Mosins don't count, they are the other sides' surplus.

Sittin' here in the den I am looking at a pair of old style GI combat boots left over from the black boot army, there's a GI canteen and cup waiting to be put away and I just ordered a 100 pack of the afore mentioned P38 can openers because I use them and give them away at an alarming rate. 

All-in-all I would say my favorite military item is my DD214 form tucked safely away.  It says I am no longer in the Army and legally left that pursuit 40 years ago.

----------


## Rick

The question didn't specify ours, theirs or someone else's. Hmmmpf. Mosin's stand. Careful or I'll put on a bayonet and give you a good poke. I'm pretty sure it would reach from here.

----------


## hunter63

Last few years, I have reverted back to the BSA mess kit with GI canteen set up .........kinda forgot how well they were thought out and set put together.

I vote leave the Mosin's in as well........make a heck of a spear.......

----------


## Rick

There's really not much gear I don't like. I probably use the canteen/cup more than anything. I love the mess kit too. All the ALICE gear is good.

----------


## Zack

> I'm going first to go purely egghead here and say that from an engineering elegance standpoint no single (primary, whatever) purpose tool or piece of equipment that I've used impresses me as much as the p-38 can opener. despite it's rather mundane (and somewhat obsolete in modern military context) job, for size, weight and ease of use it beats, beats and nearly meets the household consumer offerings respectively, and by orders of magnitude in the first two criteria. I like that in a tool.
> 
> For more immediate, practical need gear, my favorite would shift to the BDU pants. My only remaining pair have been in more or less frequent use for 10 years and were used when I got them and are still holding up decently. They keep me well in most weather, and as an outer layer in most bad weather.


I like both of those items, too.  I have a lot of military surplus gear and choosing a favorite is hard.  But the wool watch cap is probably it...

----------


## Zack

> There's really not much gear I don't like.
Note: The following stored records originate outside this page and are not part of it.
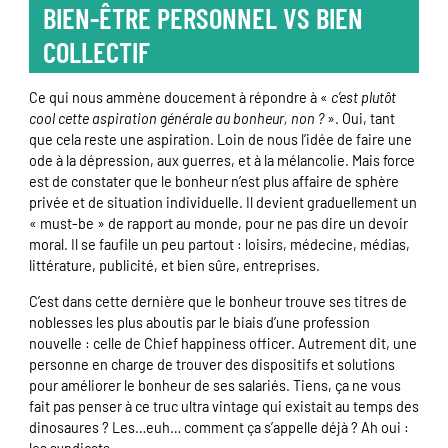
BIEN-ÊTRE PERSONNEL VS BIEN
COLLECTIF
Ce qui nous ammène doucement à répondre à «
c’est plutôt
cool cette aspiration générale au bonheur, non ?
». Oui, tant
que cela reste une aspiration. Loin de nous l’idée de faire une
ode à la dépression, aux guerres, et à la mélancolie. Mais force
est de constater que le bonheur n’est plus affaire de sphère
privée et de situation individuelle. Il devient graduellement un
« must-be » de rapport au monde, pour ne pas dire un devoir
moral. Il se faufile un peu partout : loisirs, médecine, médias,
littérature, publicité, et bien sûre, entreprises.
C’est dans cette dernière que le bonheur trouve ses titres de
noblesses les plus aboutis par le biais d’une profession
nouvelle : celle de Chief happiness officer. Autrement dit, une
personne en charge de trouver des dispositifs et solutions
pour améliorer le bonheur de ses salariés. Tiens, ça ne vous
fait pas penser à ce truc ultra vintage qui existait au temps des
dinosaures ? Les…euh… comment ça s’appelle déjà ? Ah oui :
I probably use the canteen/cup more than anything. I love the mess kit too. All the ALICE gear is good.


My local surplus store has genuine USGI canteens for $1.00 a piece, so I like to get one or two every time I stop in (less than once a month).  They are certainly good items.  It's my go-to water bottle now since I broke my Nalgene...

----------


## Tokwan

water bottle and mess tin and of course, the compass holder.

----------


## kyratshooter

> The question didn't specify ours, theirs or someone else's. Hmmmpf. Mosin's stand. Careful or I'll put on a bayonet and give you a good poke. I'm pretty sure it would reach from here.


OK we leave the MNs in.  Everybody has two of them anyway so they should count for something.  They are probably the most common form of surplus hardware inside the US right now.
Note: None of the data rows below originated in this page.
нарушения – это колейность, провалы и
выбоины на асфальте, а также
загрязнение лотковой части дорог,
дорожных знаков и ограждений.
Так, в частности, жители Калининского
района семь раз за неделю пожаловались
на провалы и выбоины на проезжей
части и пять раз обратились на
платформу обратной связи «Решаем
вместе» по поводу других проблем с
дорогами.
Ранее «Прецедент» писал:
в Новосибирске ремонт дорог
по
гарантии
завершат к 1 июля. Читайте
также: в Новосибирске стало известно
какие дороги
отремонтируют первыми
Quit poking me with that bayonet, that thing hurts!

----------


## randyt

I can't make up my mind, too many choices.

----------


## Sarge47

> I can't make up my mind, too many choices.


Yep!  Same here!.... :Confused1:

----------


## wilderness medic

ECWCS gear. Unfortunately even surplus it's not cheap.

----------


## Tokwan

We have a law in Malaysia that does not allow civilians to use army surplus items such as military fatigues, camouflaged materials that includes, army backpacks, pouches, uniforms, jackets etc that are from the Malaysian Army as those items are the property of the Government and to avoid people from masquerading as army personnel. So we are just left with poncho, mess tin, army water bottle, belts and boots..that's about it (or as Forrest Gump said..."and that's all that I have to say about that!")

----------


## crashdive123

> OK we leave the MNs in.  Everybody has two of them anyway so they should count for something.  They are probably the most common form of surplus hardware inside the US right now.
> 
> Quit poking me with that bayonet, that thing hurts!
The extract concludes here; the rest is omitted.